There are many signs of psychological violence and a combination of signs is used to determine it, and not each factor individually:
- criticism - a rough assessment of shortcomings, comments about appearance, intelligence, taste preferences, such criticism may be followed by insults.
- Humiliation - insults, rough treatment.
- Accusation - conviction of guilt, for example, in family failures and shifting responsibility for everything that happens.
- Despotism - commanding tone in communication, orders and instructions instead of requests.
- Intimidation - Threats of physical violence against the victim and their loved ones, limiting prohibitions on contact with children and threats from the tyrant to commit suicide.
- Prohibition to communicate with relatives, friends, colleagues, deprivation of means of communication.
- Prohibited from visiting places outside the home and obtaining permission from a partner to leave the house.
- Permanent presence, partner rarely leaves alone.
- Monitoring behavior and communication outside the home, checking private messages, checking call lists, checking email, installing software, hidden or open surveillance (video surveillance).
Emotional abuse also includes jealousy, which manifests itself in constant accusations of adultery.
A psychological abuser has such qualities as: disrespectful attitude towards a partner and his life principles; the imposition of help that was not asked for, generosity that puts you in an awkward position; total control; jealousy; threatening behavior; the presence of double standards “I can, but you can’t”; life credo "a man (woman) is never guilty of anything."

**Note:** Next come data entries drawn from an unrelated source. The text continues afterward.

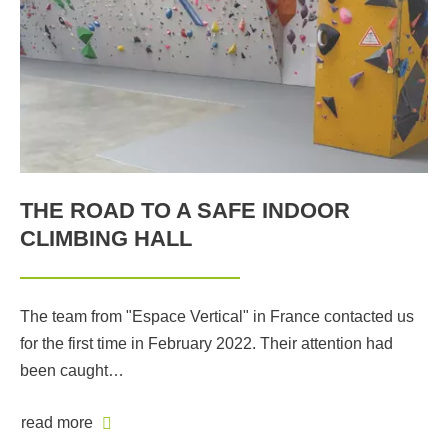
THE ROAD TO A SAFE INDOOR
CLIMBING HALL
The team from "Espace Vertical" in France contacted us
for the first time in February 2022. Their attention had
been caught…
read more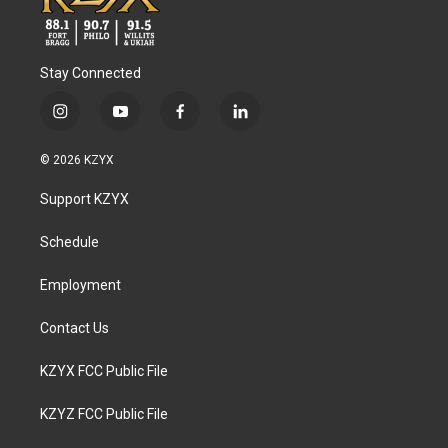
Stay Connected
i
y
f
l
n
o
a
i
s
u
c
n
© 2026 KZYX
t
t
e
k
a
u
b
e
Support KZYX
g
b
o
d
r
e
o
i
a
k
n
Schedule
m
Employment
Contact Us
KZYX FCC Public File
KZYZ FCC Public File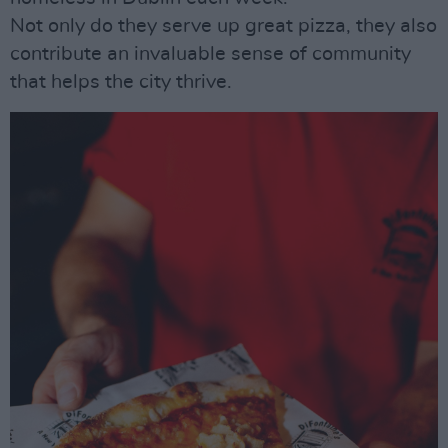
Not only do they serve up great pizza, they also
contribute an invaluable sense of community
that helps the city thrive.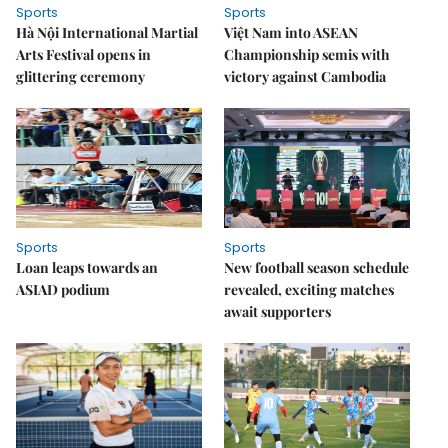
Sports
Sports
Hà Nội International Martial
Việt Nam into ASEAN
Arts Festival opens in
Championship semis with
glittering ceremony
victory against Cambodia
Sports
Sports
Loan leaps towards an
New football season schedule
ASIAD podium
revealed, exciting matches
await supporters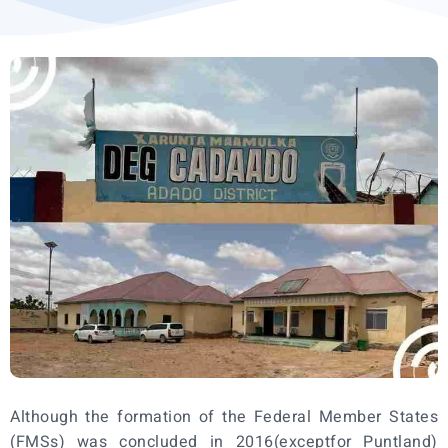
Although the formation of the Federal Member States
(FMSs) was concluded in 2016(exceptfor Puntland)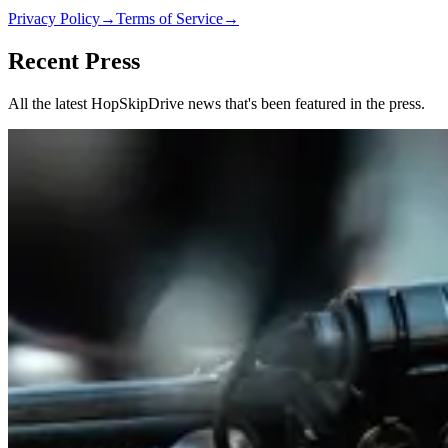
Privacy Policy
→
Terms of Service
→
Recent Press
All the latest HopSkipDrive news that's been featured in the press.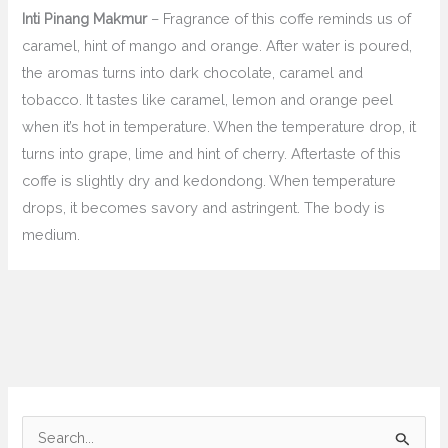
Inti Pinang Makmur
– Fragrance of this coffe reminds us of
caramel, hint of mango and orange. After water is poured,
the aromas turns into dark chocolate, caramel and
tobacco. It tastes like caramel, lemon and orange peel
when it’s hot in temperature. When the temperature drop, it
turns into grape, lime and hint of cherry. Aftertaste of this
coffe is slightly dry and kedondong. When temperature
drops, it becomes savory and astringent. The body is
medium.
C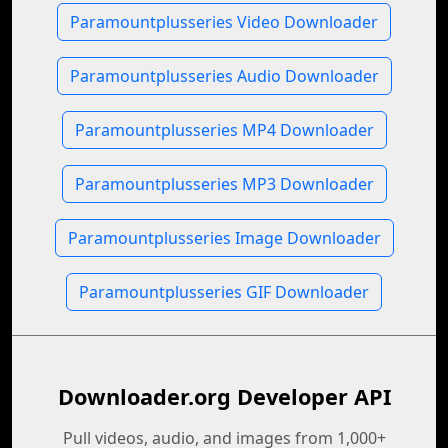
Paramountplusseries Video Downloader
Paramountplusseries Audio Downloader
Paramountplusseries MP4 Downloader
Paramountplusseries MP3 Downloader
Paramountplusseries Image Downloader
Paramountplusseries GIF Downloader
Downloader.org Developer API
Pull videos, audio, and images from 1,000+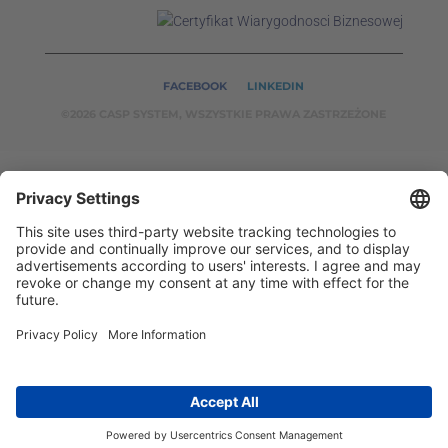
FACEBOOK
LINKEDIN
©2026 CASP SYSTEM, WSZYSTKIE PRAWA ZASTRZEŻONE
OUR ON-LINE
SERVICES:
CASPSYSTEM.PL
AUTOMATYKA24.PL
WZORC
ENDT.PL
BINAR24.PL
EH24.PL
CASP System – Your Partner in Non-Destructive Testing
and Industrial Automation!
2002 - 2026 © Copyright
CASP System
/
Privacy policy
/
Disclaimer
/
Contact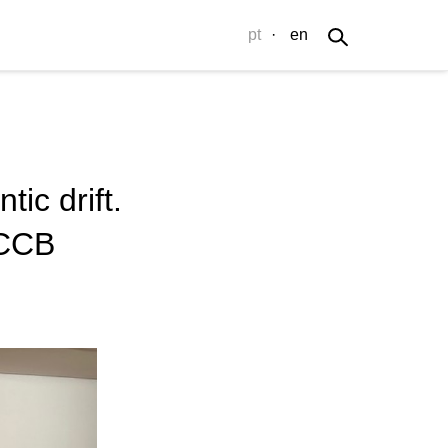
pt
·
en
ic drift.
-CCB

There are several types of psychological violence. Gaslighting is one of the most severe forms of psychological abuse. The gaslighter denies their partner or child adequateness using the phrases “it seemed to you”, “it didn’t happen”, “you just don’t understand it”. The victim is instilled that the perception of the environment is erroneous, therefore, the victim is convinced that she is going crazy. Neglekt - ignoring any needs, arguing that a person does not need it, deliberate negligence. Sometimes the abuser pushes his partner to plastic surgery, refuses to deal with everyday life and children. In this situation, it is best to isolate yourself from the abuser. Visholding - refusal to discuss an exciting topic. Emotional blackmail - ignoring any action of the victim, emotional coldness, silence, blackmail with personal information. The purpose of such behavior is the subordination of another person, deprivation of one's own will, and only by limiting communication can one protect himself from this. Ignoring - emotional withdrawal. Isolation - prohibition of communication with everyone except the abuser himself, so the request for help is difficult to carry out. Control - tight control over any actions of the partner. Criticism - pointing out shortcomings and miscalculations, that in front of other people it looks like ridicule. The purpose of such behavior is to form an inferiority complex, after such an impact it is difficult to recover from such a relationship, faith in oneself, partnership is lost.
It is best for the victim to get out of the situation of violence (even run away, disappear from view). Victims of psychological abuse cannot avoid mental problems. Such people are in a state of psychological trauma and experience anxiety, fear, may become depressed, and suicidal attempts are not excluded. There is also emotional dependence, neglect of one's needs, various addictions may arise, for example, alcohol or drugs.
According to studies, in those families where various types of violence (physical, psychological) are used, signs of a delay in the physical and neuropsychic development of children are noticed.